Multiple filings on Wednesday showed that several big-name funds, such as Millenium Management and Elliot Capital, held millions worth of bitcoin ETFs in their portfolios.
Meanwhile, some analysts say the selling pressure on bitcoin appears to have eased off, citing on-chain and exchange data.
“Short-term Bitcoin holders are selling at basically zero profit and traders are depleting their unrealized profits in the last few months,” CryptoQuant analysts shared in a Thursday report. “Bitcoin balances at OTC desks stabilizing, which suggests there is less Bitcoin supply coming into the market to sell via these entities.”
The firm defines short-term traders as addresses that hold bitcoin for less than 155 days and are likely to capitalize on short-term price movements.

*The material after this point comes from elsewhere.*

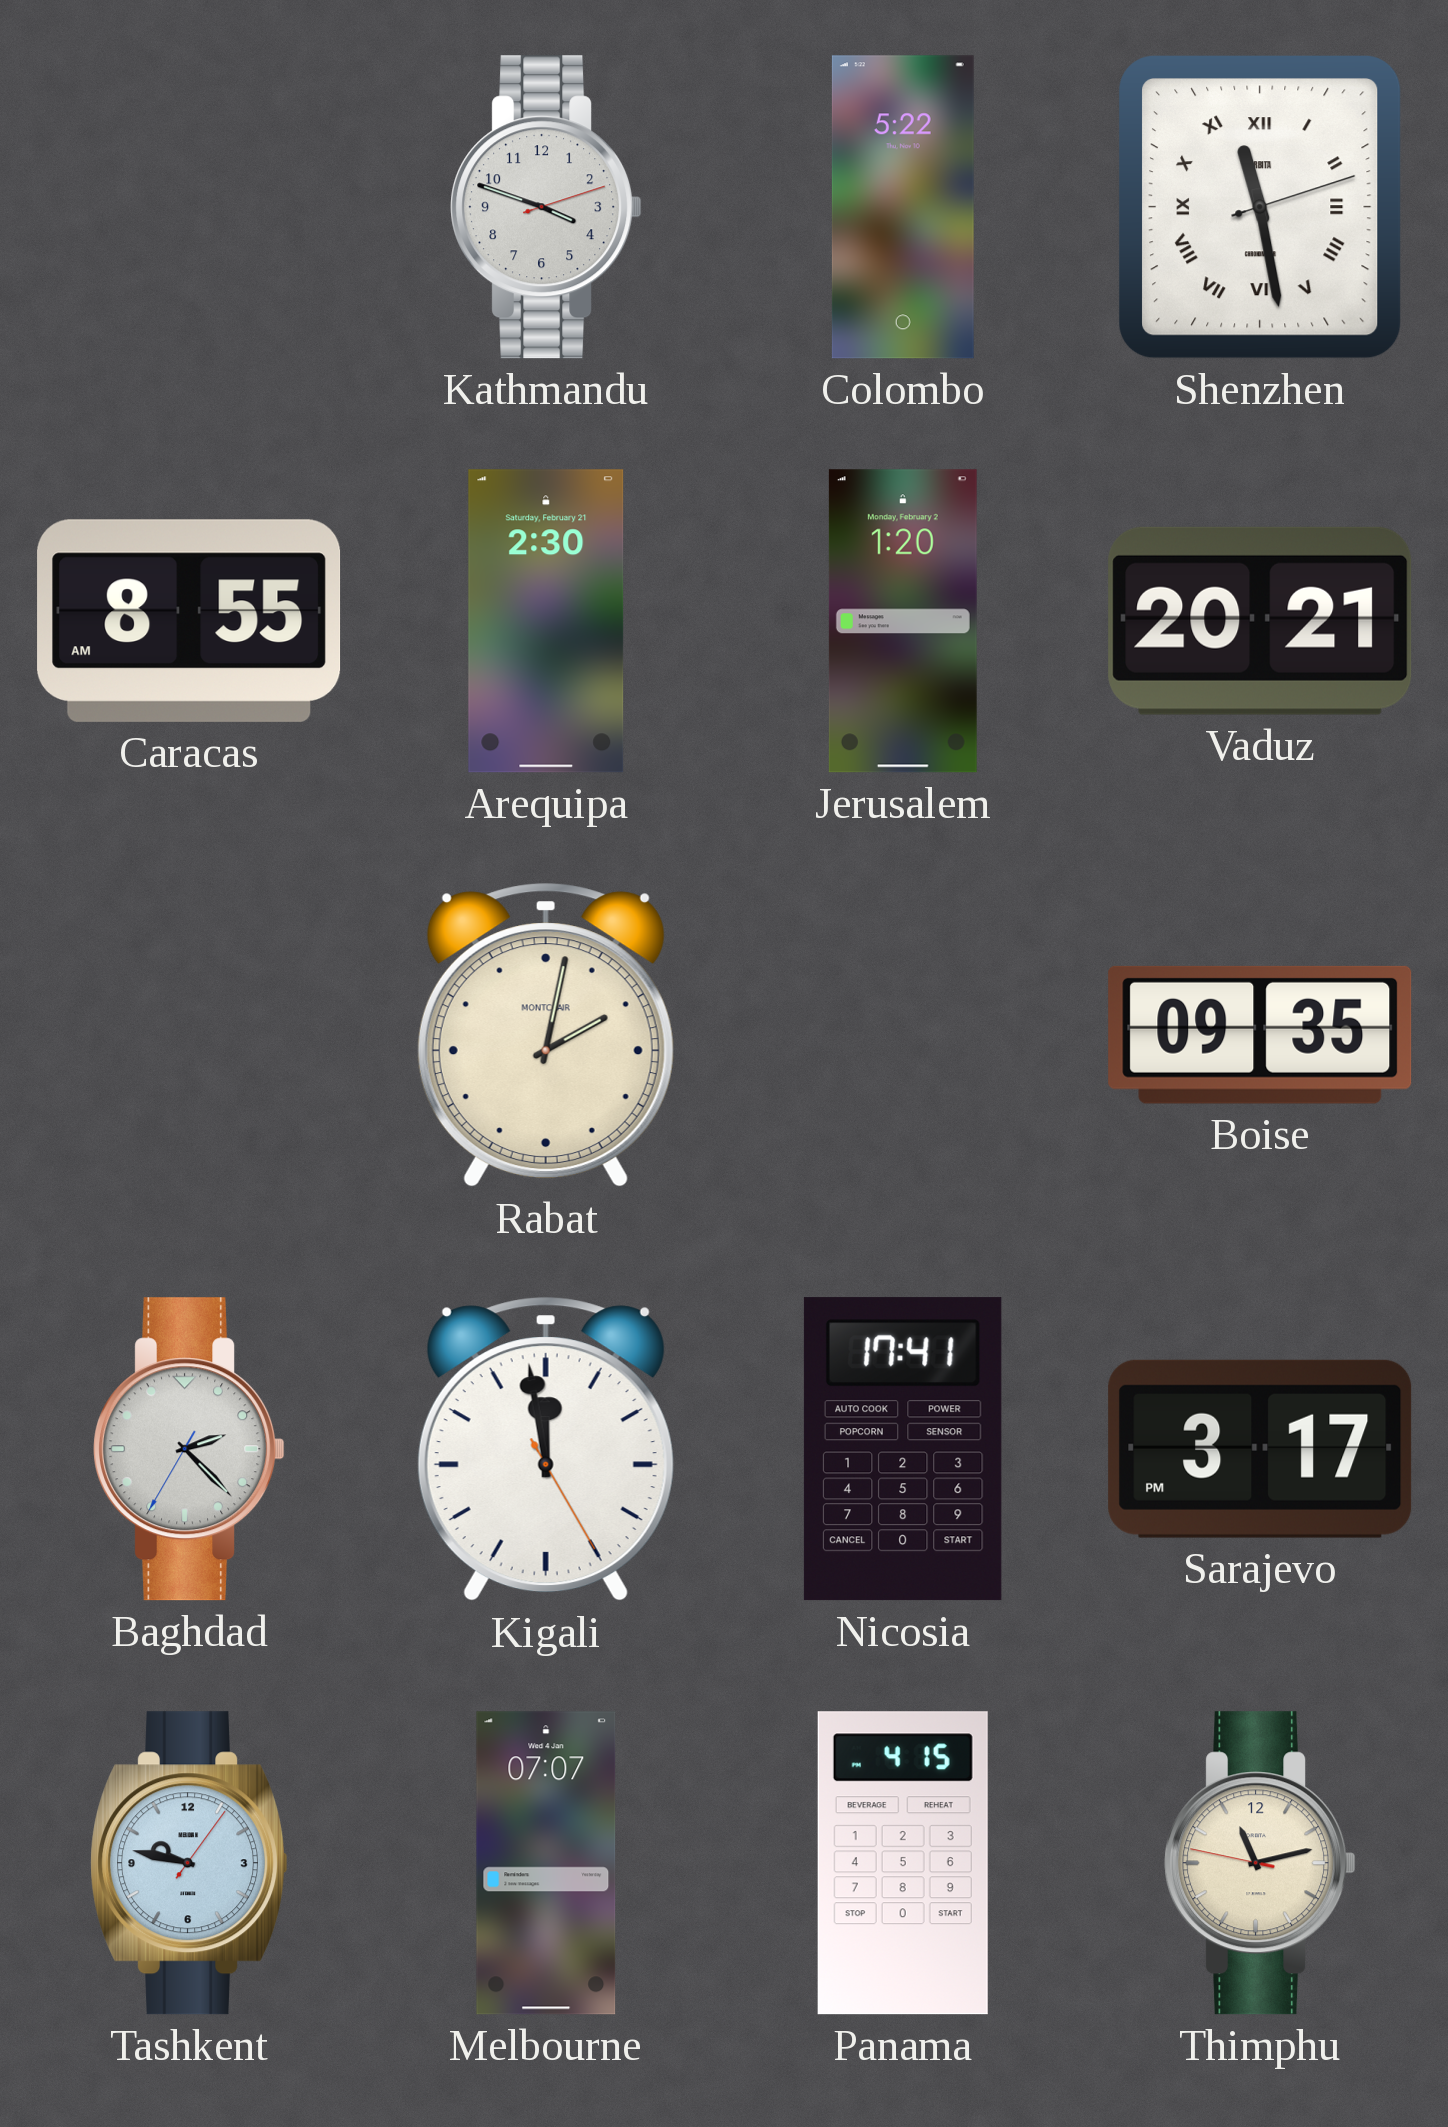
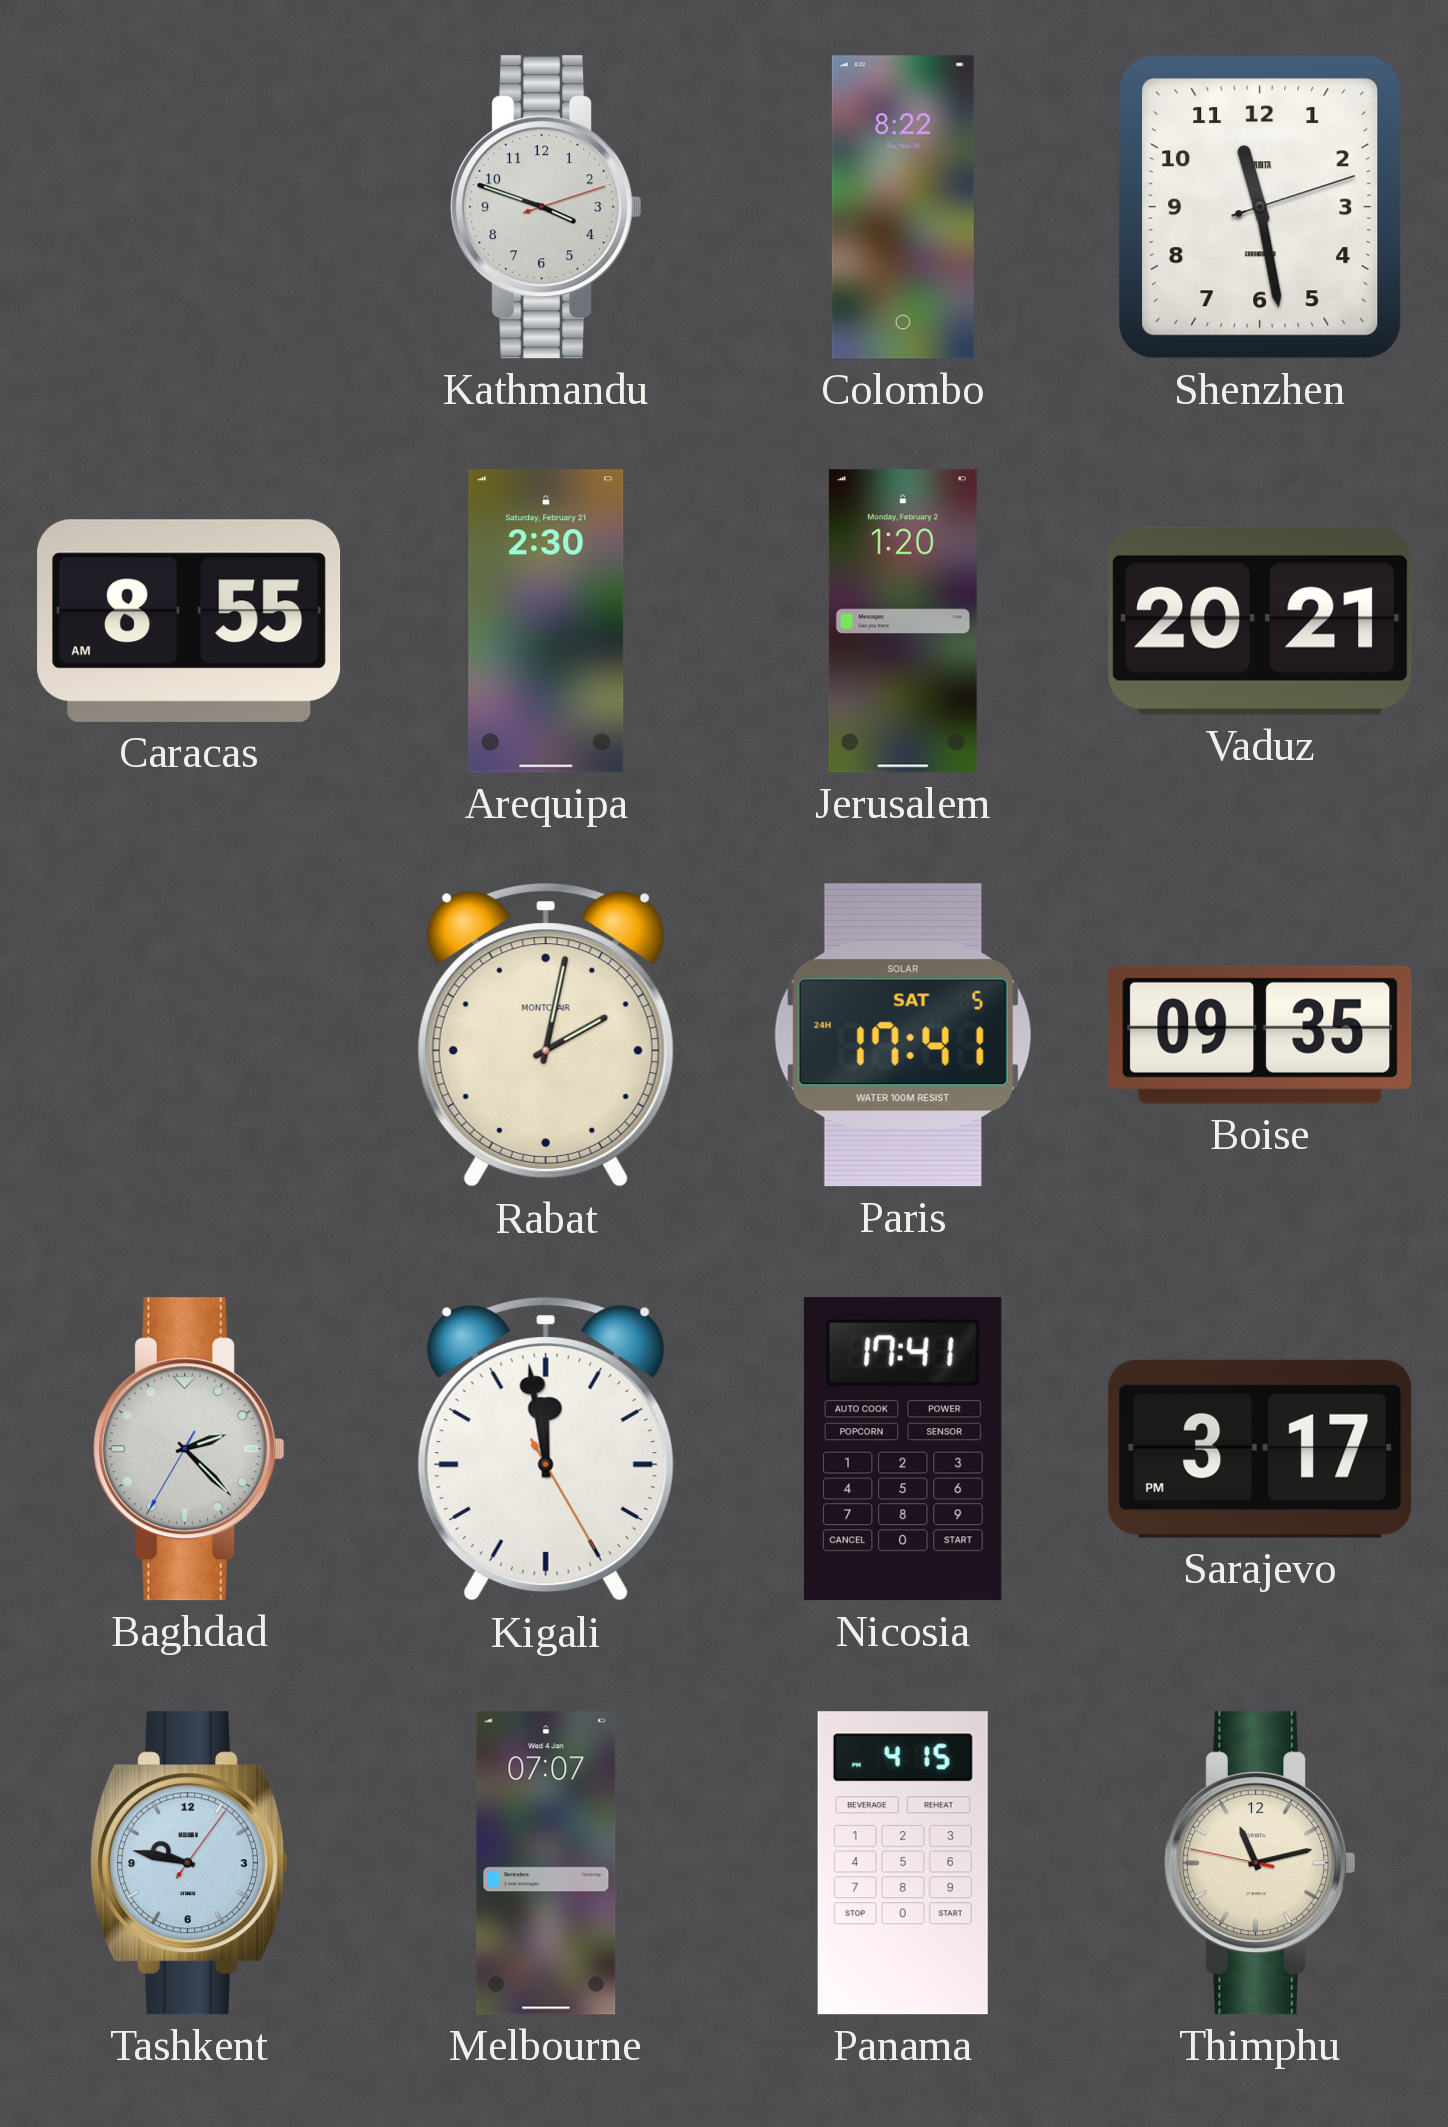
Colombo: 5:22 -> 8:22
Shenzhen numerals: Roman -> Arabic
Paris: none -> 17:41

A breakout in bitcoin comes after weeks of low volatility. Since March, the market has been range-bound between $60,000 and $70,000, with the halving event in April not providing the expected boost due to a general lack of market catalysts, traders have previously said.
Higher risk appetite for token bets showed signs of beginning earlier this week after an X post by retail trader Keith Gill sent some meme stocks and meme coins surging.
Gill’s online persona and investment strategies contributed to a short squeeze on video game retailer GameStop’s stock in 2021, and his first post on social application X in three years was considered by some to be a sign of market volatility in the months ahead.